#### MATERIAL PROVIDED
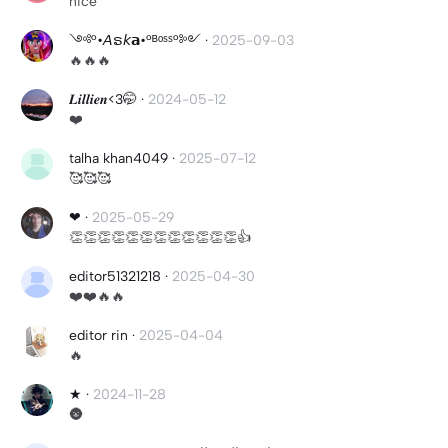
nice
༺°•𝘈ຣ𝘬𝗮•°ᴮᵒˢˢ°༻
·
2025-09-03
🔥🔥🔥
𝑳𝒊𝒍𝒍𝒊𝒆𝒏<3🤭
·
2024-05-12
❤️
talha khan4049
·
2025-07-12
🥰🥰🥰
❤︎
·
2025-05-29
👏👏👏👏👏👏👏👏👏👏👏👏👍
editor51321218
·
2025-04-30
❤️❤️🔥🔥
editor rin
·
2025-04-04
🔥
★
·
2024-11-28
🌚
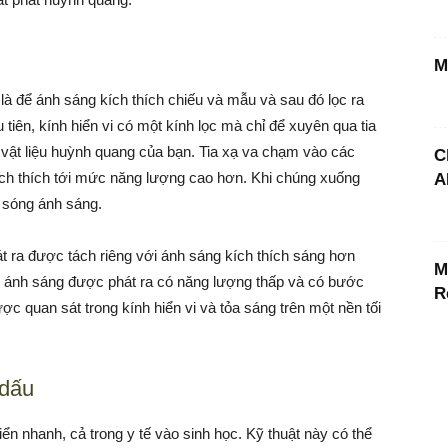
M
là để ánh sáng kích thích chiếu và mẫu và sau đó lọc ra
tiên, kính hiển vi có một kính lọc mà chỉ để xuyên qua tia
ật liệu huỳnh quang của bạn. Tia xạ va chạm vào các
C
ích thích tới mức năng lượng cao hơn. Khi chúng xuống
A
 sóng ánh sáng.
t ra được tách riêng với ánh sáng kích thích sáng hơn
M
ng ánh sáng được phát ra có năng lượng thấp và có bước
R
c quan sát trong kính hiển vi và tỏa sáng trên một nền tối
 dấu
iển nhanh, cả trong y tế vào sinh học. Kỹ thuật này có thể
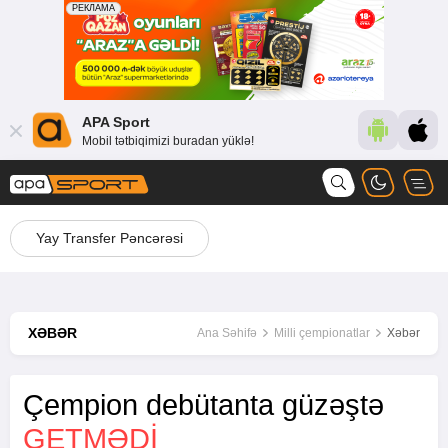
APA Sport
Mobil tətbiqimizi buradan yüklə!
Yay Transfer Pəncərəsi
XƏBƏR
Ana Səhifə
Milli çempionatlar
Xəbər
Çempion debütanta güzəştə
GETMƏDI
########
#### MATERIAL PROVIDED
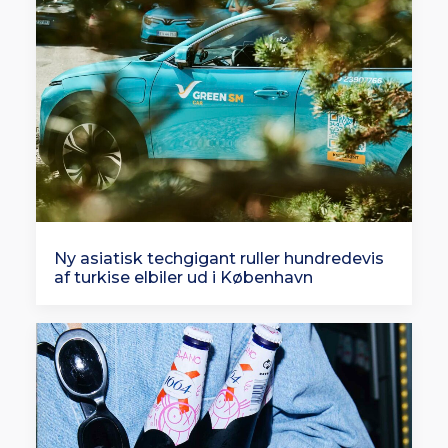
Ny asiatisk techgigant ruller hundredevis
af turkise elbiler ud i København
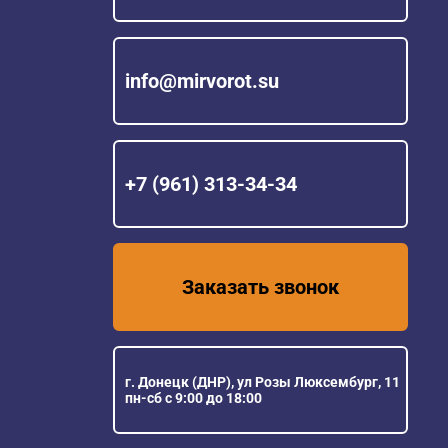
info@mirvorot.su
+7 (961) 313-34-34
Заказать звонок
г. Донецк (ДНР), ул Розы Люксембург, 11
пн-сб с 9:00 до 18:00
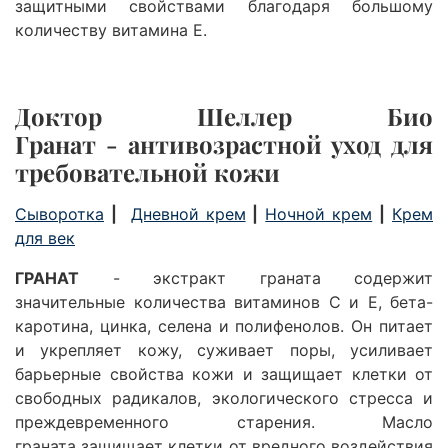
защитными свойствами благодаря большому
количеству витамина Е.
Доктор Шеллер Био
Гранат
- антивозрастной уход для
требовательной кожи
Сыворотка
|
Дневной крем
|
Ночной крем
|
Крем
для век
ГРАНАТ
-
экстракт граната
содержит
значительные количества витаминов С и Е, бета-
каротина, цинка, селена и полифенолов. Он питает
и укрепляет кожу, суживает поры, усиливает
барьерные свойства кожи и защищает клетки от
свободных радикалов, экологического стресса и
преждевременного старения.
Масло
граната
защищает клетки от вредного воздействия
########
#### MATERIAL PROVIDED
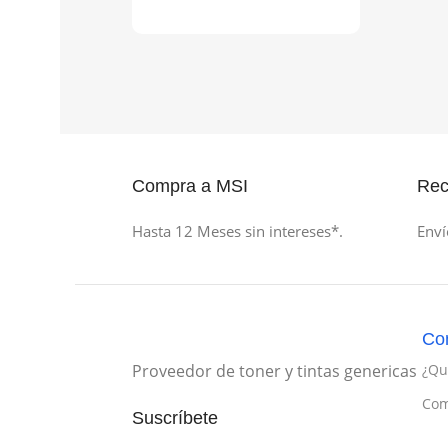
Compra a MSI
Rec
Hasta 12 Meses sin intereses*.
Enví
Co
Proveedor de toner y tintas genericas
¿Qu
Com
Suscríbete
########
DESCRIPTION OF THE TASK: Keep to the lines above from the line with "г. Донецк (ДНР), ул Розы Люксембург, 11" to the line with "каротина, цинка, селена", and set down exactly those, inclusive, with nothing else and every picture left out.

TASK RESULT:
г. Донецк (ДНР), ул Розы Люксембург, 11
пн-сб с 9:00 до 18:00
защитными свойствами благодаря большому
количеству витамина Е.
Доктор Шеллер Био
Гранат
- антивозрастной уход для
требовательной кожи
Сыворотка
|
Дневной крем
|
Ночной крем
|
Крем
для век
ГРАНАТ
-
экстракт граната
содержит
значительные количества витаминов С и Е, бета-
каротина, цинка, селена и полифенолов. Он питает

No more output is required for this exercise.